Work to be completed >> Only the number is needed: how many lines in the entries below contain the string "Quick"?

Data records >>
-*-*-
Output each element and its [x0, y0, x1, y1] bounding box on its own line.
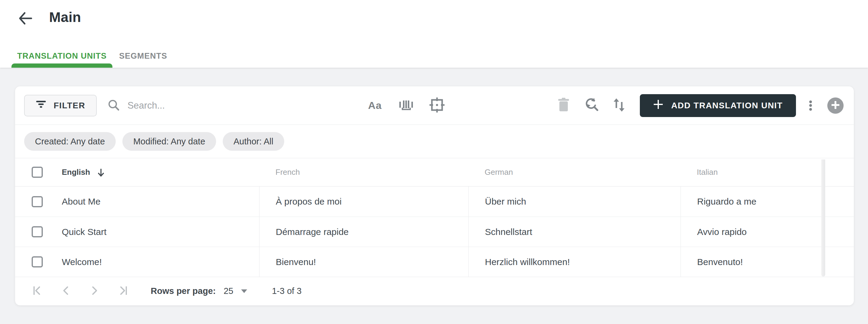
- whole-words-button[interactable]: [399, 97, 413, 115]
- selection-frame-button[interactable]: [430, 97, 444, 115]
- previous-page-button[interactable]: [59, 284, 73, 298]
- table-vertical-scrollbar[interactable]: [821, 159, 825, 277]
- add-translation-unit-button[interactable]: ADD TRANSLATION UNIT: [640, 94, 796, 117]
- back-arrow-icon: [18, 10, 33, 27]
- back-button[interactable]: [16, 9, 35, 28]
- tab-label: TRANSLATION UNITS: [17, 51, 107, 61]
- filter-button-label: FILTER: [54, 101, 85, 110]
- first-page-button[interactable]: [31, 284, 44, 298]
- cell-french[interactable]: Bienvenu!: [259, 247, 468, 277]
- cell-italian[interactable]: Benvenuto!: [681, 247, 821, 277]
- whole-words-icon: [398, 98, 413, 113]
- filter-button[interactable]: FILTER: [24, 95, 97, 116]
- refresh-search-button[interactable]: [584, 97, 598, 115]
- cell-german[interactable]: Schnellstart: [468, 217, 681, 247]
- select-all-checkbox[interactable]: [32, 167, 43, 178]
- column-header-label: German: [485, 168, 513, 177]
- cell-english[interactable]: Welcome!: [62, 247, 259, 277]
- search-option-icons: Aa: [368, 97, 444, 115]
- page-title: Main: [49, 9, 81, 25]
- column-header-french[interactable]: French: [259, 158, 468, 186]
- chip-label: Modified: Any date: [133, 137, 205, 146]
- table-row[interactable]: Quick Start Démarrage rapide Schnellstar…: [15, 217, 854, 247]
- pagination-bar: Rows per page: 25 1-3 of 3: [15, 277, 854, 305]
- first-page-icon: [32, 285, 43, 297]
- toolbar: FILTER Aa: [15, 86, 854, 125]
- active-tab-indicator: [11, 64, 113, 68]
- add-circle-button[interactable]: [827, 98, 844, 114]
- vertical-ellipsis-icon: [809, 99, 812, 112]
- sort-descending-icon: [97, 168, 105, 177]
- chip-label: Author: All: [234, 137, 273, 146]
- filter-chip-created[interactable]: Created: Any date: [24, 132, 116, 151]
- next-page-icon: [89, 285, 100, 297]
- cell-german[interactable]: Herzlich willkommen!: [468, 247, 681, 277]
- sort-arrows-icon: [612, 98, 626, 113]
- column-header-english[interactable]: English: [62, 158, 259, 186]
- search-box: [107, 98, 357, 113]
- pagination-range: 1-3 of 3: [272, 286, 301, 296]
- rows-per-page-select[interactable]: 25: [224, 286, 233, 296]
- cell-english[interactable]: About Me: [62, 186, 259, 217]
- cell-french[interactable]: Démarrage rapide: [259, 217, 468, 247]
- add-button-label: ADD TRANSLATION UNIT: [671, 101, 783, 110]
- match-case-button[interactable]: Aa: [368, 97, 382, 115]
- next-page-button[interactable]: [87, 284, 101, 298]
- cell-italian[interactable]: Riguardo a me: [681, 186, 821, 217]
- match-case-icon: Aa: [368, 100, 381, 111]
- table-row[interactable]: About Me À propos de moi Über mich Rigua…: [15, 186, 854, 217]
- tab-bar: TRANSLATION UNITS SEGMENTS: [11, 44, 174, 68]
- tab-segments[interactable]: SEGMENTS: [113, 44, 174, 68]
- cell-german[interactable]: Über mich: [468, 186, 681, 217]
- more-options-button[interactable]: [803, 97, 818, 115]
- filter-chips-row: Created: Any date Modified: Any date Aut…: [15, 125, 854, 158]
- filter-chip-author[interactable]: Author: All: [223, 132, 284, 151]
- page-content: FILTER Aa: [0, 68, 868, 324]
- trash-icon: [557, 98, 570, 113]
- plus-circle-icon: [831, 101, 840, 110]
- cell-english[interactable]: Quick Start: [62, 217, 259, 247]
- plus-icon: [653, 99, 663, 112]
- last-page-icon: [117, 285, 128, 297]
- column-header-label: French: [276, 168, 300, 177]
- tab-label: SEGMENTS: [119, 51, 167, 61]
- column-header-label: Italian: [697, 168, 718, 177]
- previous-page-icon: [61, 285, 71, 297]
- rows-per-page-label: Rows per page:: [151, 286, 216, 296]
- action-icons: [556, 97, 626, 115]
- filter-chip-modified[interactable]: Modified: Any date: [122, 132, 216, 151]
- column-header-german[interactable]: German: [468, 158, 681, 186]
- translation-units-card: FILTER Aa: [15, 86, 854, 305]
- search-input[interactable]: [127, 100, 357, 111]
- last-page-button[interactable]: [116, 284, 130, 298]
- row-checkbox[interactable]: [32, 256, 43, 267]
- sort-button[interactable]: [612, 97, 626, 115]
- crosshair-frame-icon: [429, 97, 445, 114]
- refresh-search-icon: [584, 98, 599, 113]
- row-checkbox[interactable]: [32, 226, 43, 237]
- rows-per-page-caret-icon[interactable]: [241, 289, 247, 293]
- table-header-row: English French German Italian: [15, 158, 854, 186]
- page-header: Main TRANSLATION UNITS SEGMENTS: [0, 0, 868, 68]
- delete-button[interactable]: [556, 97, 571, 115]
- table-row[interactable]: Welcome! Bienvenu! Herzlich willkommen! …: [15, 247, 854, 277]
- cell-italian[interactable]: Avvio rapido: [681, 217, 821, 247]
- column-header-italian[interactable]: Italian: [681, 158, 821, 186]
- chip-label: Created: Any date: [35, 137, 105, 146]
- search-icon: [107, 98, 120, 113]
- row-checkbox[interactable]: [32, 196, 43, 207]
- column-header-label: English: [62, 168, 90, 177]
- tab-translation-units[interactable]: TRANSLATION UNITS: [11, 44, 113, 68]
- cell-french[interactable]: À propos de moi: [259, 186, 468, 217]
- filter-icon: [36, 100, 46, 111]
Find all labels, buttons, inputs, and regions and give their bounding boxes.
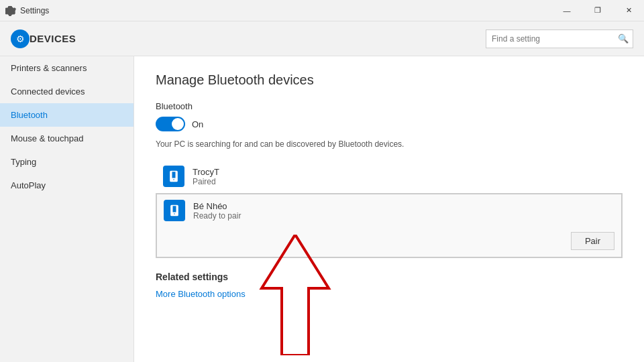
- sidebar-item-mouse[interactable]: Mouse & touchpad: [0, 127, 133, 150]
- phone-icon: [167, 170, 180, 183]
- sidebar-item-typing[interactable]: Typing: [0, 150, 133, 174]
- restore-button[interactable]: ❐: [582, 0, 613, 21]
- device-status-benheo: Ready to pair: [193, 211, 614, 221]
- device-item-trocyt[interactable]: TrocyT Paired: [156, 160, 623, 193]
- pair-button[interactable]: Pair: [571, 232, 614, 250]
- app-header-title: DEVICES: [30, 33, 76, 44]
- device-status-trocyt: Paired: [193, 177, 615, 186]
- bluetooth-toggle-row: On: [156, 117, 623, 131]
- app-header: ⚙ DEVICES 🔍: [0, 21, 644, 56]
- sidebar-item-autoplay[interactable]: AutoPlay: [0, 174, 133, 197]
- titlebar-controls: — ❐ ✕: [551, 0, 644, 21]
- device-name-benheo: Bé Nhéo: [193, 201, 614, 211]
- bluetooth-section-label: Bluetooth: [156, 101, 623, 111]
- toggle-knob: [172, 118, 184, 130]
- sidebar-item-bluetooth[interactable]: Bluetooth: [0, 103, 133, 127]
- titlebar-left: Settings: [5, 5, 49, 16]
- search-input[interactable]: [486, 32, 614, 46]
- app-container: ⚙ DEVICES 🔍 Printers & scanners Connecte…: [0, 21, 644, 362]
- related-settings: Related settings More Bluetooth options: [156, 272, 623, 299]
- sidebar: Printers & scanners Connected devices Bl…: [0, 56, 134, 362]
- more-bluetooth-options-link[interactable]: More Bluetooth options: [156, 289, 246, 299]
- settings-icon: [5, 5, 16, 16]
- device-icon-benheo: [164, 200, 185, 221]
- toggle-state-label: On: [192, 119, 203, 129]
- device-info-trocyt: TrocyT Paired: [193, 167, 615, 186]
- search-icon: 🔍: [614, 29, 633, 48]
- bluetooth-toggle[interactable]: [156, 117, 185, 131]
- sidebar-item-connected[interactable]: Connected devices: [0, 80, 133, 103]
- devices-header-icon: ⚙: [11, 29, 30, 48]
- main-content: Manage Bluetooth devices Bluetooth On Yo…: [134, 56, 644, 362]
- device-list: TrocyT Paired Bé Nhéo Re: [156, 160, 623, 258]
- selected-device-container: Bé Nhéo Ready to pair Pair: [156, 193, 623, 258]
- header-search-box[interactable]: 🔍: [486, 29, 633, 48]
- device-info-benheo: Bé Nhéo Ready to pair: [193, 201, 614, 221]
- related-settings-title: Related settings: [156, 272, 623, 282]
- page-title: Manage Bluetooth devices: [156, 72, 623, 88]
- minimize-button[interactable]: —: [551, 0, 582, 21]
- device-name-trocyt: TrocyT: [193, 167, 615, 177]
- bluetooth-status-text: Your PC is searching for and can be disc…: [156, 139, 623, 149]
- device-item-benheo[interactable]: Bé Nhéo Ready to pair: [156, 194, 622, 227]
- phone-icon-2: [168, 204, 181, 217]
- close-button[interactable]: ✕: [613, 0, 644, 21]
- device-action-row: Pair: [156, 227, 622, 257]
- device-icon-trocyt: [163, 166, 184, 187]
- app-body: Printers & scanners Connected devices Bl…: [0, 56, 644, 362]
- titlebar-title: Settings: [20, 6, 49, 15]
- sidebar-item-printers[interactable]: Printers & scanners: [0, 56, 133, 80]
- titlebar: Settings — ❐ ✕: [0, 0, 644, 21]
-*-*-
Solution for this problem >> 2